Even on its own, the movie has some substantial issues. The narrative is all over the place, and there really is no one character followed long or intently enough to be considered a main character, which denies the viewer full investment in anybody. Subplots appear and then disappear without supplying any resolution or justification for their existence in the first place, and the story is crawling with disposable characters. There is potential squandered for some of the more plot-essential characters. There is a twist that goes nowhere, and considering the small amount of time spent on it, that is not a spoiler. The twist exists with the sole purpose of getting a character from one place to another.

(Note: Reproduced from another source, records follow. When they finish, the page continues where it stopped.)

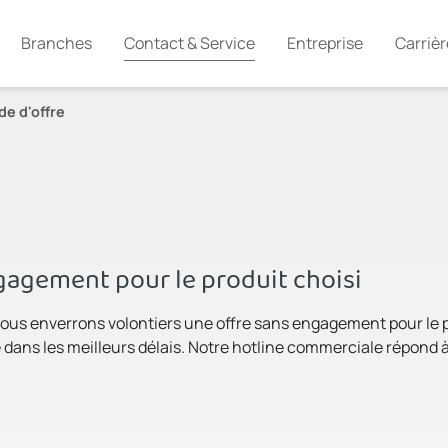
Branches
Contact & Service
Entreprise
Carrièr
e d'offre
agement pour le produit choisi
ous enverrons volontiers une offre sans engagement pour le pro
dans les meilleurs délais. Notre hotline commerciale répond à 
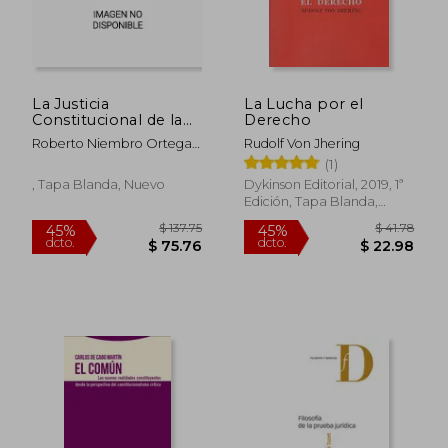
$ 60.92
$ 76.
45%
45%
dcto.
dcto.
$ 33.51
$ 42.
La Justicia
La Lucha por el
Constitucional de la
Derecho
Democracia
Roberto Niembro Ortega;
Rudolf Von Jhering
Deliberativa (Filosofía
Roberto Gargarella
(1)
y Derecho)
, Tapa Blanda, Nuevo
Dykinson Editorial, 2019, 1ª
Edición, Tapa Blanda,
Nuevo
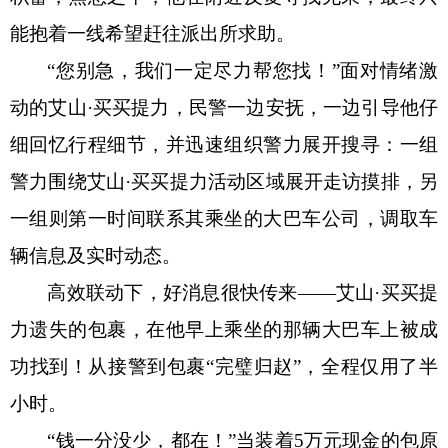
能抱着一线希望赶往派出所求助。
“您别急，我们一定尽力帮您找！”面对情绪激
动的艾山·买买提力，民警一边安抚，一边引导他仔
细回忆行程细节，并迅速组织警力展开搜寻：一组
警力围绕艾山·买买提力活动区域展开走访摸排，另
一组则第一时间联系其乘坐的大巴车公司，调取车
辆信息及实时动态。
高效联动下，好消息很快传来
——艾山·买买提
力遗失的包裹，在他早上乘坐的那辆大巴车上被成
功找到！从接警到包裹“完璧归赵”，全程仅用了半
小时。
“钱一分没少，都在！”当装着5万元现金的包原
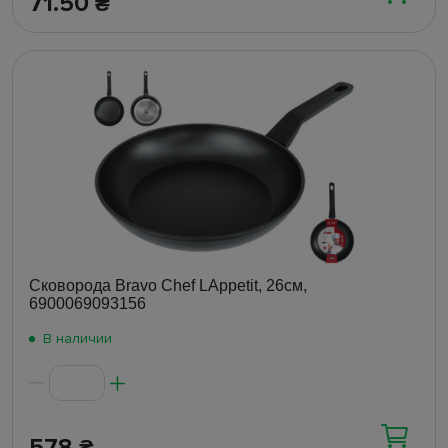
71.50
₴
Сковорода Bravo Chef LAppetit, 26см,
6900069093156
В наличии
578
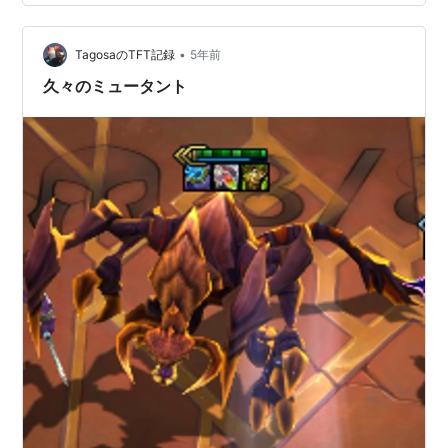
た時にどなたかの情報で見た「Lvl3でザイラにイカサマ
ダイスを使うとLvl1はダリウスとTFしか出てこない」を
•
久々に使う気になりました こんな感じで連発です ダイス
TagosaのTFT記録
5年前
の甲斐もあって2－3で★３が2体揃います いろんな人が
久々のミュータント
見に…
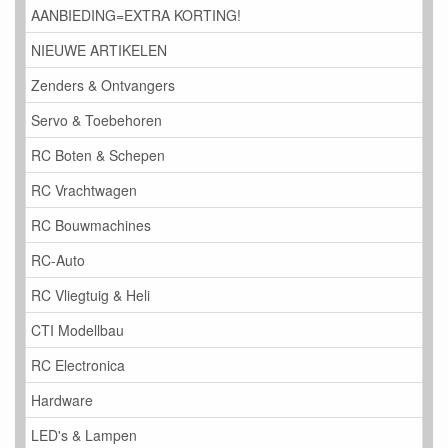
AANBIEDING=EXTRA KORTING!
NIEUWE ARTIKELEN
Zenders & Ontvangers
Servo & Toebehoren
RC Boten & Schepen
RC Vrachtwagen
RC Bouwmachines
RC-Auto
RC Vliegtuig & Heli
CTI Modellbau
RC Electronica
Hardware
LED's & Lampen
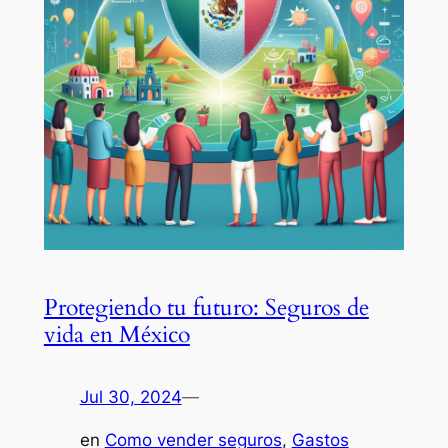
Protegiendo tu futuro: Seguros de
vida en México
Jul 30, 2024
—
en
Como vender seguros
, 
Gastos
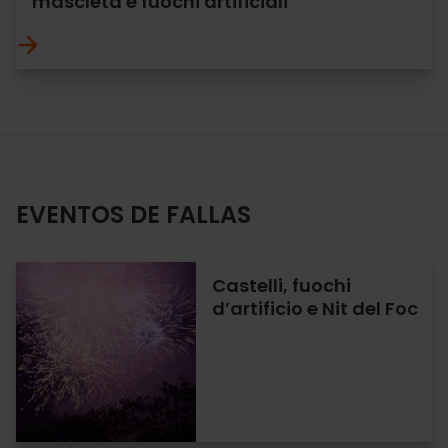
mascletá e fuochi artificiali
EVENTOS DE FALLAS
Castelli, fuochi
d’artificio e Nit del Foc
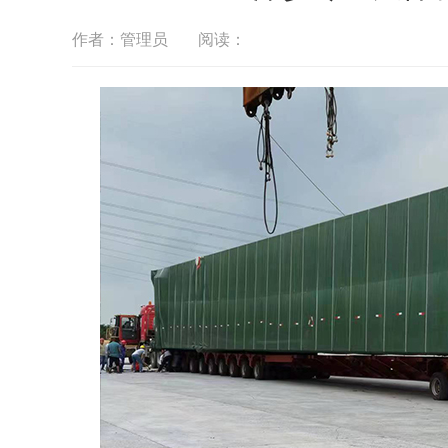
作者：管理员
阅读：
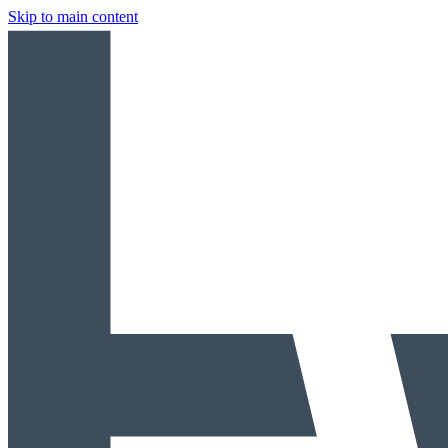
Skip to main content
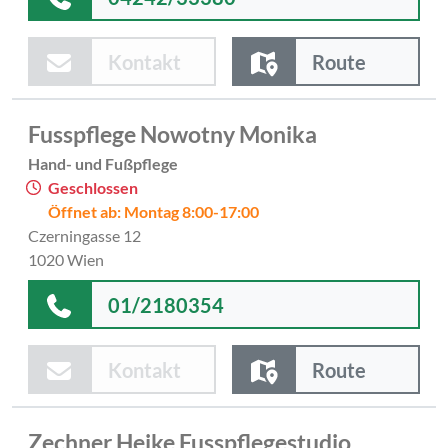
Kontakt
Route
Fusspflege Nowotny Monika
Hand- und Fußpflege
Geschlossen
Öffnet ab: Montag 8:00-17:00
Czerningasse 12
1020 Wien
01/2180354
Kontakt
Route
Zechner Heike Fusspflegestudio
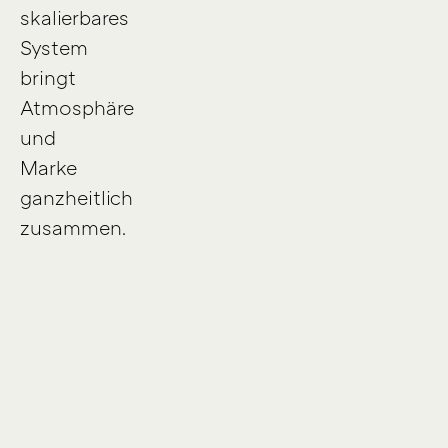
skalierbares
System
bringt
Atmosphäre
und
Marke
ganzheitlich
zusammen.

The latest Halloween succeeds, though, when all is said and done. It pleases the crowd. It rewards its fans. It reassures critics and consumers that the slasher sub-genre is not yet dead. There are just as many laughs as there are screams, and I will admit that for a standard slasher flick, the kills are rather unique, as unique as one can get with a knife. In keeping with the season, Myers destroys several of his victims with methods inspired by the various uses of pumpkins during the month of October. And the overall Halloween vibes are strong with this one, stronger than in the original, with more celebration and more illustration of the night’s festivities. David Gordon Green, the director of this movie, Washington, Joe, and Pineapple Express, can add another laudable entry to his eclectic filmography.
I am not a huge fan of the original, despite that I respect it as a groundbreaking work of cinema and look forward to watching it every October. I really only like the very beginning and the very end of the 1978 film, but I like these parts a lot. And I am able to sit through the whole middle without complaining because, even if I cannot get fully into it, the movie casts a spell on the audience that makes it just so engaging without very much having to happen. Little tidbits of trivia, like the extra who portrayed Myers for the one moment that he takes off his mask was just some kid who agreed to appear on camera for that one shot, and that no one involved in the production even remember the kid’s name, are just so curious to ponder.
The first film is commented upon in the new reboot. One tactless character mentions to Allyson that the slaughter of the Halloween 40 years ago pales in comparison to the present time, when mass shootings occur practically every other week. This nice bit of social commentary signals early on what the makers of this film strove to accomplish with their work, and what future installments should strive to do: elevate the terror, the suspense, and the violence in the new movie to make it just as horrifying today as the original was in 1978. It’s a new time, so we need a new kind of movie, and this one is a good start.